WHAT NEEDS TO BE DONE: The tail of the records, from the line containing "联轴器的轴孔形式有三种：Y" through the final line, should be printed exactly and on its own.

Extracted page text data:
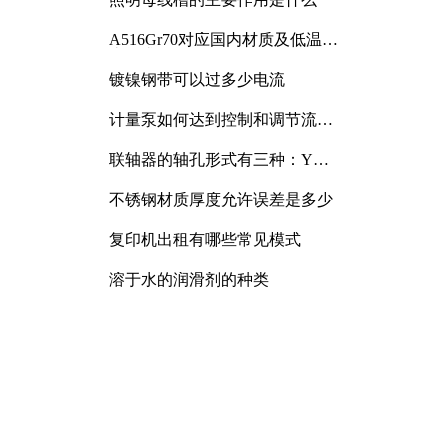
A516Gr70对应国内材质及低温冲
击要求解析
镀镍钢带可以过多少电流
计量泵如何达到控制和调节流量
的目的
联轴器的轴孔形式有三种：Y
型、J型、Z型
不锈钢材质厚度允许误差是多少
复印机出租有哪些常见模式
溶于水的润滑剂的种类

TASK RESULT:
联轴器的轴孔形式有三种：Y
型、J型、Z型
不锈钢材质厚度允许误差是多少
复印机出租有哪些常见模式
溶于水的润滑剂的种类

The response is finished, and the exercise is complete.